▶ [Aim of the exercise]: In the records below, find the line containing "René Le Vant" and retype it and every line after it exactly, adding nothing.

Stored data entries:

******

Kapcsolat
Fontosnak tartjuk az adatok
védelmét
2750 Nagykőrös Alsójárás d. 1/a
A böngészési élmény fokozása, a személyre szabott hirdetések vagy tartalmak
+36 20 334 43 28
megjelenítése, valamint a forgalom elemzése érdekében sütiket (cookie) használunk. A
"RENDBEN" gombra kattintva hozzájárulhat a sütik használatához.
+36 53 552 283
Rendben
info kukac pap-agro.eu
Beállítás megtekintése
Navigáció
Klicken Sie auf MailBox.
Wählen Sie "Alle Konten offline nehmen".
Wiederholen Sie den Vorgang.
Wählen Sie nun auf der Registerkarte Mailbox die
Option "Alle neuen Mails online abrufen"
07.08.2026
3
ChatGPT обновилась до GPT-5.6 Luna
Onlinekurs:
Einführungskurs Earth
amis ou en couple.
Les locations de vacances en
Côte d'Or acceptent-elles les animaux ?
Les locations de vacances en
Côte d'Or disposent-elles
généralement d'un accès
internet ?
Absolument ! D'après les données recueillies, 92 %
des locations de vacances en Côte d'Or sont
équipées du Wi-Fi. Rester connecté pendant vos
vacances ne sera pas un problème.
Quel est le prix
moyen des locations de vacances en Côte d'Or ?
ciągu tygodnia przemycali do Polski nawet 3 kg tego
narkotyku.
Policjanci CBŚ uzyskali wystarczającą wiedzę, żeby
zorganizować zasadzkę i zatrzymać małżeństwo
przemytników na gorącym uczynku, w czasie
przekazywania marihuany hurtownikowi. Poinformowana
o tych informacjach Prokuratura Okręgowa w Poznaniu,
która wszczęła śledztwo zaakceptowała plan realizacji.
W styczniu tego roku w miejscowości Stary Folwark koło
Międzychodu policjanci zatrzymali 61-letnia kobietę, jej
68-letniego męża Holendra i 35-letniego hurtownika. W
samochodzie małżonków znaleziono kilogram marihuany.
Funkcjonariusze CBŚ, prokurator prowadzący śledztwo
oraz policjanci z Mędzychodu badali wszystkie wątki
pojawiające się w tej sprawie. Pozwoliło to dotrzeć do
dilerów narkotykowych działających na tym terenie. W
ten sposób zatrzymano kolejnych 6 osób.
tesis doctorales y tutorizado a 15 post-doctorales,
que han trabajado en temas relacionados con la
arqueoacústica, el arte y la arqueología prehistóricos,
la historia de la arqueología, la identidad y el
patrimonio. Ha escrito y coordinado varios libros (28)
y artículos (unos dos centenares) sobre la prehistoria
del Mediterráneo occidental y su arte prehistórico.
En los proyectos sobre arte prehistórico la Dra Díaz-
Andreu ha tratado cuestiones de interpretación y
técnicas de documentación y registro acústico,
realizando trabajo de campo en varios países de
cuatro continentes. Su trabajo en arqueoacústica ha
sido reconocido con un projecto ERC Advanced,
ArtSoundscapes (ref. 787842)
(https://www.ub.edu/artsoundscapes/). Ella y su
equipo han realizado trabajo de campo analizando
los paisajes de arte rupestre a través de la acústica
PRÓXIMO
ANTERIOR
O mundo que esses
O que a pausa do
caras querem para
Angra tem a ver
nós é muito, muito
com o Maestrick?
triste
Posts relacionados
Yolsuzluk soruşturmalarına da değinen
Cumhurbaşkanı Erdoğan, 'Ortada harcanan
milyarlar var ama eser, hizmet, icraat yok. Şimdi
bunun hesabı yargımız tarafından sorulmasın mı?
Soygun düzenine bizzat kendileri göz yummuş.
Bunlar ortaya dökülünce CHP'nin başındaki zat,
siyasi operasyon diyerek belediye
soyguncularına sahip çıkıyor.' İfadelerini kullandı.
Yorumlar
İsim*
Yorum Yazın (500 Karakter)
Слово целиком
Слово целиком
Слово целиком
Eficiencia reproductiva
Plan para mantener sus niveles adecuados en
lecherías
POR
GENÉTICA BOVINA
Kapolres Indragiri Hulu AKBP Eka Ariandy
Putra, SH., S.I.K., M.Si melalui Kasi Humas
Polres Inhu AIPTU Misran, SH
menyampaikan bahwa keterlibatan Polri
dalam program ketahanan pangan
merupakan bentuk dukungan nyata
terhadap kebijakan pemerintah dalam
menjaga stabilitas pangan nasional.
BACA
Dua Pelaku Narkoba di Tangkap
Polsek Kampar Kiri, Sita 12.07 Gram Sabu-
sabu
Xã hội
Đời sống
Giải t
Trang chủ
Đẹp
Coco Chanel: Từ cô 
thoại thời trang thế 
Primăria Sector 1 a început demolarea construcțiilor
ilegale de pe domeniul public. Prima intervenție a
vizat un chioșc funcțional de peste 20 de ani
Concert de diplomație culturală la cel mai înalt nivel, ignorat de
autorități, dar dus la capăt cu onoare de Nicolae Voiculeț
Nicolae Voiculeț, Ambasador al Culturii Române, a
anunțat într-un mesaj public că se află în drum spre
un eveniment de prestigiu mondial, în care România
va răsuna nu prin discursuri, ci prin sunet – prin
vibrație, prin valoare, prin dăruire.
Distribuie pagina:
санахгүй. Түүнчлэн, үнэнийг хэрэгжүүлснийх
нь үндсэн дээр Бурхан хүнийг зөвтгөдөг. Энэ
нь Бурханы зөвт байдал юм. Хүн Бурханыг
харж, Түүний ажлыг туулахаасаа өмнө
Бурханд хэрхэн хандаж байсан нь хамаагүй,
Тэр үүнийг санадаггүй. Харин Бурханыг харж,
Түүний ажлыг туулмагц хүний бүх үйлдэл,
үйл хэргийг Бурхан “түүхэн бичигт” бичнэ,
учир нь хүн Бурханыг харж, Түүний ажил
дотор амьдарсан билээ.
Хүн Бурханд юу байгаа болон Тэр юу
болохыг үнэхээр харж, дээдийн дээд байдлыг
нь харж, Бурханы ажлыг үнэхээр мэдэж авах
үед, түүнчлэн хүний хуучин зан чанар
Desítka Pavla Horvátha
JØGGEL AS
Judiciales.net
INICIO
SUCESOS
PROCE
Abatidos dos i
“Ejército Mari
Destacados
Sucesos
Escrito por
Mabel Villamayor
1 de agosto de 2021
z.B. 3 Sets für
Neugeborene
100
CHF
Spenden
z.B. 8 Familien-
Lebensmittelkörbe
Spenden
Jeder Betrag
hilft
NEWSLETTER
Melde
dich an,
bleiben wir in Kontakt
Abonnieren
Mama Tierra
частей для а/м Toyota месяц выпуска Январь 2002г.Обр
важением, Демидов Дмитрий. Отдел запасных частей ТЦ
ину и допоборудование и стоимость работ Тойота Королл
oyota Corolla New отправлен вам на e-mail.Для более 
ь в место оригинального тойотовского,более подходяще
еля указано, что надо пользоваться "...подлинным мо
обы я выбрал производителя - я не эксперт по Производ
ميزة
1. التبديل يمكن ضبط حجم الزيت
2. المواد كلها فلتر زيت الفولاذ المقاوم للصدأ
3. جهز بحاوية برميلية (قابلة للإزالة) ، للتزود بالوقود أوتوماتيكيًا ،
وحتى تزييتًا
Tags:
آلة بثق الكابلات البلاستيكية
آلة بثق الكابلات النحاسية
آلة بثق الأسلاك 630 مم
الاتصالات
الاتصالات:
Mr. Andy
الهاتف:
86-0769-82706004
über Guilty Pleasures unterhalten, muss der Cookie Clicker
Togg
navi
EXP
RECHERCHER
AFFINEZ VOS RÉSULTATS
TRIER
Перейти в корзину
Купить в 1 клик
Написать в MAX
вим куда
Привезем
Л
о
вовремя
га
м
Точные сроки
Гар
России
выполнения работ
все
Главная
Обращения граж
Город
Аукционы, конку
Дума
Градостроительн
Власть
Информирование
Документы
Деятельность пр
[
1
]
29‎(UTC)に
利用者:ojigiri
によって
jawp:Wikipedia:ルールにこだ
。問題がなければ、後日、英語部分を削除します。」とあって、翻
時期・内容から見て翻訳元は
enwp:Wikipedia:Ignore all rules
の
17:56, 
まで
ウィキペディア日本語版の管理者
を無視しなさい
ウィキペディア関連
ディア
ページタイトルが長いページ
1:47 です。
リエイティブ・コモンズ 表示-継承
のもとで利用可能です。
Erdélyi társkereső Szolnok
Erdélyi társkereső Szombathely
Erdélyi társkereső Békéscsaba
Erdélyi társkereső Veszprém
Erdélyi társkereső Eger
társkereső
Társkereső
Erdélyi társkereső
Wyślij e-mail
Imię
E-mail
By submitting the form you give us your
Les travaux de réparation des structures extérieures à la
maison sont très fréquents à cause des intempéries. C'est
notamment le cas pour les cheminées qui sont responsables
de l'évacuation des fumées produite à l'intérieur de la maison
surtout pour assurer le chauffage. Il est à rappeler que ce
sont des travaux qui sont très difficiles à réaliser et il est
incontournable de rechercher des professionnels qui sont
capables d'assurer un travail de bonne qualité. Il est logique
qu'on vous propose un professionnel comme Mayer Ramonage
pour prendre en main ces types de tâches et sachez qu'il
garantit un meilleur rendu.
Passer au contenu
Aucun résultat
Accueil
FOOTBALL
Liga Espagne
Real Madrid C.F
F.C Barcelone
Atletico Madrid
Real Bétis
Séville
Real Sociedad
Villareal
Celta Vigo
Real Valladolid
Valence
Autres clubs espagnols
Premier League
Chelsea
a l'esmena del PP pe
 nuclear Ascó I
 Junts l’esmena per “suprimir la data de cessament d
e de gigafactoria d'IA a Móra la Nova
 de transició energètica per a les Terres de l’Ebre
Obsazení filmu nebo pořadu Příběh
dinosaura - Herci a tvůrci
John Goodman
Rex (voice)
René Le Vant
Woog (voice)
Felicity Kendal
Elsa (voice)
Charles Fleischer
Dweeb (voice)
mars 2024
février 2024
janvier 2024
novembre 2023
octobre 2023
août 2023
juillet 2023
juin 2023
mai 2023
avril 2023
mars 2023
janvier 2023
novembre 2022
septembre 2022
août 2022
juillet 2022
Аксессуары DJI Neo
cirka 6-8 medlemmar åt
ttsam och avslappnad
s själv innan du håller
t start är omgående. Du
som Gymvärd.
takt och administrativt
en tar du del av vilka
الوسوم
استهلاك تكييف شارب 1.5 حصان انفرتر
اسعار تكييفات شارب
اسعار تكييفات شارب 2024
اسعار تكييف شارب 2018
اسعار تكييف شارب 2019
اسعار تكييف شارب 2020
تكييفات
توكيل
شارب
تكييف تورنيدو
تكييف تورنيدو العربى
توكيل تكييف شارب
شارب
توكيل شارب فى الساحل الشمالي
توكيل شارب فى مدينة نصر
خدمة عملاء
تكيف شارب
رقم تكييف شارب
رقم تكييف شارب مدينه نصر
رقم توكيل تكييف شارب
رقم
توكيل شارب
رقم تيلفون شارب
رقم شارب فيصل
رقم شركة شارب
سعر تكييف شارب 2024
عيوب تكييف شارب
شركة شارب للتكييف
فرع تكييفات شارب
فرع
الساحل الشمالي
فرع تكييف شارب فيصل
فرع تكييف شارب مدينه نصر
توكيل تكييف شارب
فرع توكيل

******

▶ [Response to this exercise]:
René Le Vant
Woog (voice)
Felicity Kendal
Elsa (voice)
Charles Fleischer
Dweeb (voice)
mars 2024
février 2024
janvier 2024
novembre 2023
octobre 2023
août 2023
juillet 2023
juin 2023
mai 2023
avril 2023
mars 2023
janvier 2023
novembre 2022
septembre 2022
août 2022
juillet 2022
Аксессуары DJI Neo
cirka 6-8 medlemmar åt
ttsam och avslappnad
s själv innan du håller
t start är omgående. Du
som Gymvärd.
takt och administrativt
en tar du del av vilka
الوسوم
استهلاك تكييف شارب 1.5 حصان انفرتر
اسعار تكييفات شارب
اسعار تكييفات شارب 2024
اسعار تكييف شارب 2018
اسعار تكييف شارب 2019
اسعار تكييف شارب 2020
تكييفات
توكيل
شارب
تكييف تورنيدو
تكييف تورنيدو العربى
توكيل تكييف شارب
شارب
توكيل شارب فى الساحل الشمالي
توكيل شارب فى مدينة نصر
خدمة عملاء
تكيف شارب
رقم تكييف شارب
رقم تكييف شارب مدينه نصر
رقم توكيل تكييف شارب
رقم
توكيل شارب
رقم تيلفون شارب
رقم شارب فيصل
رقم شركة شارب
سعر تكييف شارب 2024
عيوب تكييف شارب
شركة شارب للتكييف
فرع تكييفات شارب
فرع
الساحل الشمالي
فرع تكييف شارب فيصل
فرع تكييف شارب مدينه نصر
توكيل تكييف شارب
فرع توكيل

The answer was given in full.